Thursday, December 4, 2008

Addiction Recovery

Sunday we had a someone from LDS Social Services speak to us about their twelve point addiction recovery program (They call it ARP). Most of the sessions involve recovery from drug and alcohol addiction. The next highest number of sessions currently available deals with pornography and sexual addictions. The least number (and let's face it, the one that should have the most number of sessions, at least, in my area of the world) deals with eating and over-eating addictions.

Last week I viewed the new film, "Happy Valley" which deals with the drug addiction problem in Utah Valley--the "Happy Valley" of the title. After both of these presentations I couldn't help but ask myself, "Why is addiction to self-destructive behaviors such a problem in our society?"

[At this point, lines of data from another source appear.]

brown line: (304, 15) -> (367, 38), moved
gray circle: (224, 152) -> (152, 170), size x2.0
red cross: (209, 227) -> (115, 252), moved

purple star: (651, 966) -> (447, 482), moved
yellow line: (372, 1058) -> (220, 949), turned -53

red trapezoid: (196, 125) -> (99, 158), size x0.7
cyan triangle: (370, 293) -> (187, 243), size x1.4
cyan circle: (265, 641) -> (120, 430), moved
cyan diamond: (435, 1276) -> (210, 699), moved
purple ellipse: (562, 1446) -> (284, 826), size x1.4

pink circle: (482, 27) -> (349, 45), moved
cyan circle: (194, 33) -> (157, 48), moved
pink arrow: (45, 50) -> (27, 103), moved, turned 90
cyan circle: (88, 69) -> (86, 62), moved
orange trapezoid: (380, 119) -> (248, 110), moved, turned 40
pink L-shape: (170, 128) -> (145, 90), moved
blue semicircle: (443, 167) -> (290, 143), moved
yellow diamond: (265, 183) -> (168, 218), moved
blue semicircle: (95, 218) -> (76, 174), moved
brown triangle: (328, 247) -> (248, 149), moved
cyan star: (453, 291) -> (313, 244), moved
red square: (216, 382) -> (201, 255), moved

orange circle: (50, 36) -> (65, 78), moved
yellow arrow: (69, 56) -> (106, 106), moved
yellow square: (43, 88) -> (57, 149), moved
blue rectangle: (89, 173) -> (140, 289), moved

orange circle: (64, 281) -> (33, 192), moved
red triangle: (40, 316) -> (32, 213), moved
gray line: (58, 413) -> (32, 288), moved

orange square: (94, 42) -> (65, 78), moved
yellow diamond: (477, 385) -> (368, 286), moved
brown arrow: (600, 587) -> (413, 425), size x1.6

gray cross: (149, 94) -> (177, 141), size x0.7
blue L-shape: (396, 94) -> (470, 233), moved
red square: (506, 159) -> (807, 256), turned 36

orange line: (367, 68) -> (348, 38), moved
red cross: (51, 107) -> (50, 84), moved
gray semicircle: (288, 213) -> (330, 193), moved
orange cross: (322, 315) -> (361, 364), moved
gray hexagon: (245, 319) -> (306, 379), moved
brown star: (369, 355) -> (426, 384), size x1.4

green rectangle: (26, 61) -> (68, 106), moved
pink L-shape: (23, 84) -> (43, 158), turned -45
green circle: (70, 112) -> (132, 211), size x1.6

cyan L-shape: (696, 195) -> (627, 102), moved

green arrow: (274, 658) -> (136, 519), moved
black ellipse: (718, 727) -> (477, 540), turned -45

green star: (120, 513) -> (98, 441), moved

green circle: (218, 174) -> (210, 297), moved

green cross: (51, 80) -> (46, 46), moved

In his wonderful book, "The Free Market and Its Enemy", Leonard Read states, without any proof, that it is his conviction that anyone living completely in the free market will not descend into that market and "vote against himself." I agree, which says that few of us, no matter how much we believe ourselves to be operating in the free market, are actually doing so, because most of us go into the what we view as the free market and "vote against ourselves". Mr. Read himself, according to his biographer, Mary Sennholz, went into the free market every day and bought exactly 18 cigarettes--his daily ration of self-destructive votes. The very fact that he so scrupulously limited himself to exactly 18 must have been an indication to him that there was a problem, unless by an interesting bit of logic or evidence, he actually believed that smoking 18 cigarettes was beneficial but with the 19th they suddenly become destructive. In one of his books he tells how annoyed he was at a FEE board of directors meeting when the director sitting next to him chided him for drinking coffee. (I have always wondered if the director in question was Ezra Taft Benson--I can't imagine anyone else on the board of directors who would care). But the very fact that he took umbrage must have been an indicator to him that he really somehow felt that he was "voting against himself". If for example they had chided him for drinking orange juice, I think he would have merely responded, "I like orange juice and believe furthermore, that it does me good."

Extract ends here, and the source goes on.